Wealthy to dominate academies

2nd July 2010 at 01:00
Schools in poorest areas up to six times less likely to switch status, analysis of would-be applicants reveals

The expansion of the academies programme will be dominated by affluent and middle class areas, particularly the Home Counties, an analysis of a list of schools keen to make the switch has concluded.

Initially set up to drive up standards in the most deprived areas, the figures reveal that schools in the country's poorest areas are up to six times less likely to become an academy.

Education Secretary Michael Gove gave all schools the opportunity to opt out of local authority control within days of taking office.

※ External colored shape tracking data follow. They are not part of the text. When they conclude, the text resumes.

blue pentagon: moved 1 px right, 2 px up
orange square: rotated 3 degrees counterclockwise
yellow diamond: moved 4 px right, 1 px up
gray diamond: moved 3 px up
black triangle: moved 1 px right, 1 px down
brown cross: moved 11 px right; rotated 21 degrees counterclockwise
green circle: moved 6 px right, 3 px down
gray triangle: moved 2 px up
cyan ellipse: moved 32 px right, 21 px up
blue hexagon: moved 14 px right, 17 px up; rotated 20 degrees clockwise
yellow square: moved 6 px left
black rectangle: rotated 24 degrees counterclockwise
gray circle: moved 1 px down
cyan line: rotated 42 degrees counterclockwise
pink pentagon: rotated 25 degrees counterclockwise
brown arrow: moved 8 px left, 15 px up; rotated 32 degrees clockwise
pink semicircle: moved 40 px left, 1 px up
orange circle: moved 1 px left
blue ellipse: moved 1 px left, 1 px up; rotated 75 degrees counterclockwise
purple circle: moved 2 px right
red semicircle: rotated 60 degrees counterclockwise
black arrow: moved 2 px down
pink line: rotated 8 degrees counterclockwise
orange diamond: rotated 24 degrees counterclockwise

The research, undertaken by Education Data Surveys (EDS), sister company of The TES, shows that more than twice as many schools in Kent expressed an interest in the weeks that followed Mr Gove's offer than in the whole of the North East.

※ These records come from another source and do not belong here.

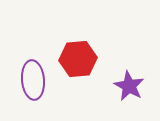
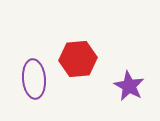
purple ellipse: moved 1 px right, 1 px up
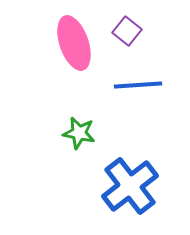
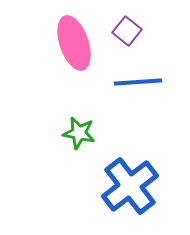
blue line: moved 3 px up
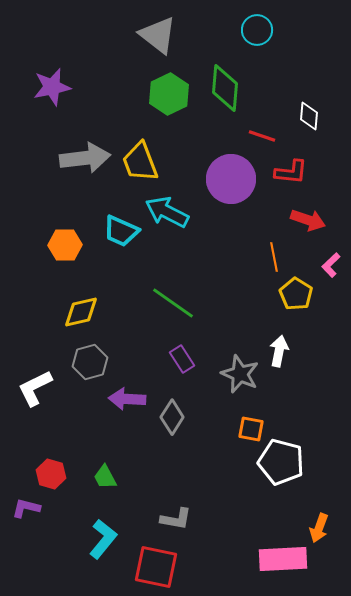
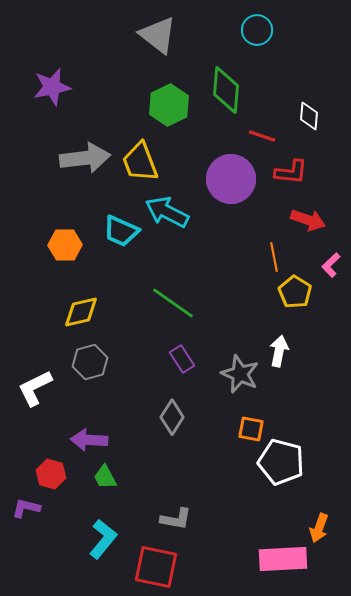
green diamond: moved 1 px right, 2 px down
green hexagon: moved 11 px down
yellow pentagon: moved 1 px left, 2 px up
purple arrow: moved 38 px left, 41 px down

Around 12 per cent of schools in Kent put their names forward, whereas less than 2 per cent in Middlesbrough asked for more details.

Similarly, less than 2 per cent of schools in Knowsley and only around 3 per cent in Barnsley expressed an interest, while 10 and 11 per cent of schools in Hertfordshire and Surrey did.

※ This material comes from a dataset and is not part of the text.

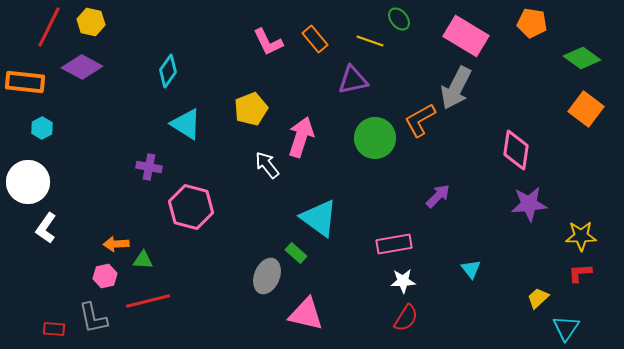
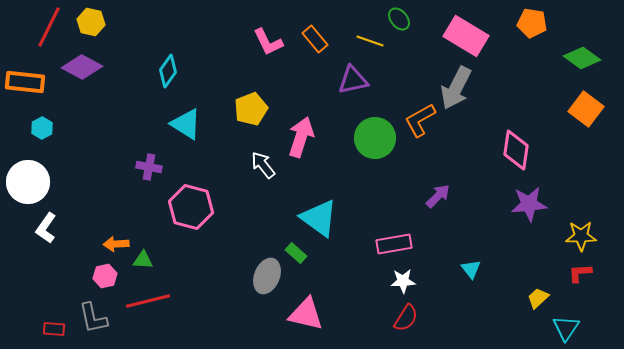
white arrow at (267, 165): moved 4 px left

John Howson, managing director of EDS, said: "It shows that social capital matters. The first people out of the blocks are middle class parents who know the system and who know how to put pressure on governing bodies.

"The figures show that it is more likely that middle class Home Counties go for it, rather than inner city authorities."

The Church of England, the biggest academy sponsor, said it had concerns that the expansion of the programme away from areas of need risked "diluting" their original purpose.

Shadow Education Secretary Ed Balls said the academies programme had been totally distorted from its original intentions under Labour.

"This is the proof of what we have always said. Michael Gove's education policy is about excellence for a few, not excellence for all, and entrenching advantage not tackling disadvantage."

But Education minister Lord Hill said: "This is a genuinely permissive policy; there is no pressure for any school to convert by September, and they can do so at any time, when they feel they are ready.

"We want schools to decide what's best for them, not politicians or bureaucrats."